## WHAT THIS TASK INVOLVES
Restate word for word the line with "également de nombreuses entreprises et organ" and all lines after it; please stop only at the end of the listing below.

☆ ☆ ☆ ☆

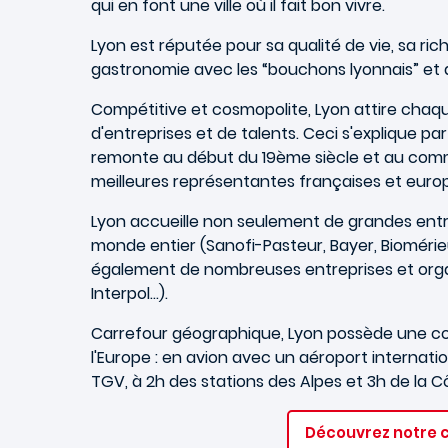
qui en font une ville où il fait bon vivre.
Lyon est réputée pour sa qualité de vie, sa ric
gastronomie avec les “bouchons lyonnais” et 
Compétitive et cosmopolite, Lyon attire cha
d'entreprises et de talents. Ceci s'explique par
remonte au début du 19ème siècle et au comme
meilleures représentantes françaises et eur
Lyon accueille non seulement de grandes entr
monde entier (Sanofi-Pasteur, Bayer, Biomérieu
également de nombreuses entreprises et organ
Interpol...).
Carrefour géographique, Lyon possède une con
l'Europe : en avion avec un aéroport internation
TGV, à 2h des stations des Alpes et 3h de la C
Découvrez notre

☆ ☆ ☆ ☆

## REPLY
également de nombreuses entreprises et organ
Interpol...).
Carrefour géographique, Lyon possède une con
l'Europe : en avion avec un aéroport internation
TGV, à 2h des stations des Alpes et 3h de la C
Découvrez notre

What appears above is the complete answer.